Henry and the Paper Route by Beverly Cleary
Feb 25, 2015
A couple of weeks before Christmas, I was at Costco and found a collection of fifteen Beverly Cleary books for under $30. I looked it over and noticed two of the Henry books (Henry and the Paper Route and Henry and the Clubhouse) and one of the Ramona books (Ramona Forever) were not included, but at less than $2 per book, I couldn't pass it up. I just thought I would add in the missing books later. No big deal. I might have to pay $7 or $8 for each one, but when I was saving so much on the others, it really didn't matter.
I gave the set to Aaron for Christmas. He loved it. Still loves it. I was congratulating myself on a brilliant purchase.
Then, a couple of weeks ago, as I was deciding which books to get the boys for Valentine's Day, I decided to fill in a couple of those missing books. I checked on Amazon, but couldn't find the 2007 edition. (<----- The one pictured over there.) No problem. I went to Barnes and Noble. Couldn't find it. I tried The King's English. They didn't have any of them. Finally, I went to Frost's, a local new and used bookstore. They had several Beverly Cleary books in that edition but not the ones I was looking for. So I asked one of the salespeople, and she dropped this bomb:
"That edition is no longer in print."
I felt a little foolish because that's something I should have been able to figure out pretty quickly on my own without running around to three different stores, but I guess I just never expected something that was being sold at Costco two months before to be out of print.

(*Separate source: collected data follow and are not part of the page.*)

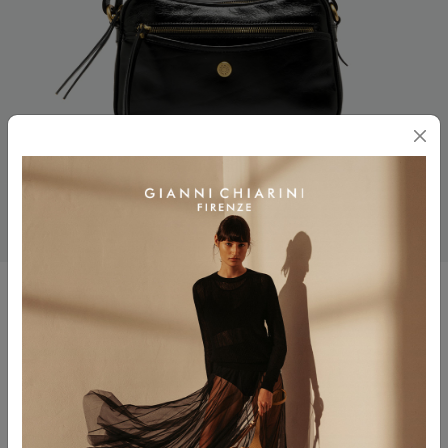
CORA
$ 495.00
Colore
NERO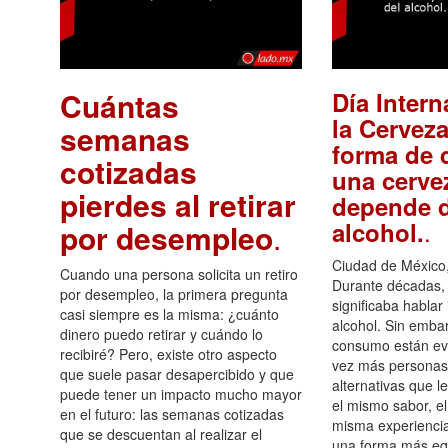
Cuántas
Día Intern
la Cerveza
semanas
forma de d
cotizadas
una cerve
pierdes al retirar
depende d
.
alcohol.
por desempleo
.
Ciudad de México,
Cuando una persona solicita un retiro
Durante décadas, 
por desempleo, la primera pregunta
significaba hablar
casi siempre es la misma: ¿cuánto
alcohol. Sin embar
dinero puedo retirar y cuándo lo
consumo están ev
recibiré? Pero, existe otro aspecto
vez más personas
que suele pasar desapercibido y que
alternativas que l
puede tener un impacto mucho mayor
el mismo sabor, el
en el futuro: las semanas cotizadas
misma experiencia
que se descuentan al realizar el
una forma más equ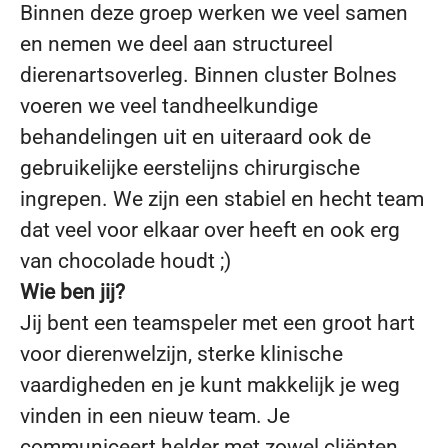
Binnen deze groep werken we veel samen
en nemen we deel aan structureel
dierenartsoverleg. Binnen cluster Bolnes
voeren we veel tandheelkundige
behandelingen uit en uiteraard ook de
gebruikelijke eerstelijns chirurgische
ingrepen. We zijn een stabiel en hecht team
dat veel voor elkaar over heeft en ook erg
van chocolade houdt ;)
Wie ben jij?
Jij bent een teamspeler met een groot hart
voor dierenwelzijn, sterke klinische
vaardigheden en je kunt makkelijk je weg
vinden in een nieuw team. Je
communiceert helder met zowel cliënten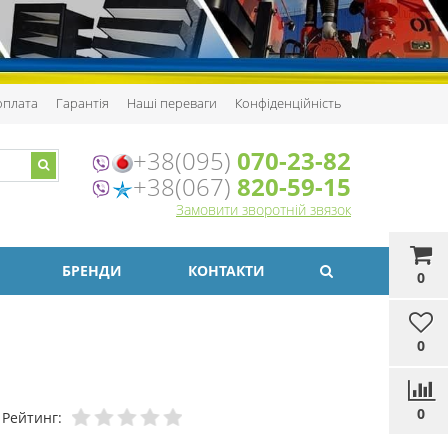
 оплата
Гарантія
Наші переваги
Конфіденційність
+38(095)
070-23-82
+38(067)
820-59-15
Замовити зворотній звязок
БРЕНДИ
КОНТАКТИ
0
0
0
Рейтинг:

It's not that big of a deal really. I'm sure I can track down those books on ebay or at Saver's (I already found and purchased Ramona Forever), but the main reason I'm irritated is because I don't even like that edition! The updated illustrations clash with the 1950's text. I only went with it because it was convenient and I thought it would be easy to get a matching set. But now I'm going to have the hassle of piecing it together anyway (and I will piece it together because I do want them all to match).
Anyway, on to Henry and the Paper Route. (Since it's one of the ones I'm still searching for, we just checked it out from the library.)
If you've read the other Henry books, you'll already know that Henry is very envious of Scooter's paper route. In fact, in Henry and Beezus, Henry has a chance to fill in for Scooter, and it almost turns disastrous when Ribsy won't leave the newspapers where they've been tossed. Scooter can be insufferably cocky at times, and he's no different in this book, but one day, as he pedals by delivering the papers, he asks Henry if he knows anyone who wants their own paper route. Yes, Henry knows someone. Himself! But Scooter says there's no way that's going to happen since Henry isn't eleven yet.
So Henry sets out to prove that he is a responsible almost-eleven-year-old. In the meantime, he acquires four kittens (one of which he gets to keep), collects the most paper for the school paper drive, folds Scooter's papers for him, and meets the new boy down the street. Oh, and enough time goes by that he actually turns eleven, too. Just when he thinks things he'll finally get the job of his dreams, it slips out of his grasp. And if not for a certain annoying four-year-old (i.e., Ramona Quimby) it would have stayed far out of reach.
Every time I read one of the Henry books, I get a little inkling of how much the world has changed in the nearly 60 years since they were originally published. For example, do you regularly see 11-, 12-, and 13-year-old kids delivering newspapers on weekday afternoons? Because I don't. And I never have in any of the places I've lived. All of the "paper boys" I know are actually adults who nearly run me over when I'm out running early in the morning as they toss the papers from their cars.
And then there's the paper drive held by Henry's school as a way to raise money for a new curtain in the auditorium. Henry diligently sets about collecting all the unwanted paper around the neighborhood (if he accumulates a stack of papers that measures 30 inches high, he gets a prize). What a difference from the fundraiser Aaron brought home earlier this week! (What unwanted, unnecessary item would you like to buy from this catalog? We settled on the chocolate-covered caramels and sent the form back with him the next day without ever asking any family, friends, or neighbors.) Can you even recycle paper for money these days? I have no idea.
But some things remain the same whether you were born in 1958 or 2008. At Henry's birthday party, "the boys entertained themselves by practicing artificial respiration on one another." I just had to laugh when I read that because it was so random, and yet, I happen to know a bunch of adolescent boys who would be quite amused by that (and likewise, I know very few (if any) girls who would come up with that as a fun activity). Once again, Beverly Cleary hit the interests, humor, and frustrations of boys spot on. She's pretty amazing.
Even though this was not my favorite Henry book, we still enjoyed it immensely. Like Ramona, we can always count on him for a story worth reading.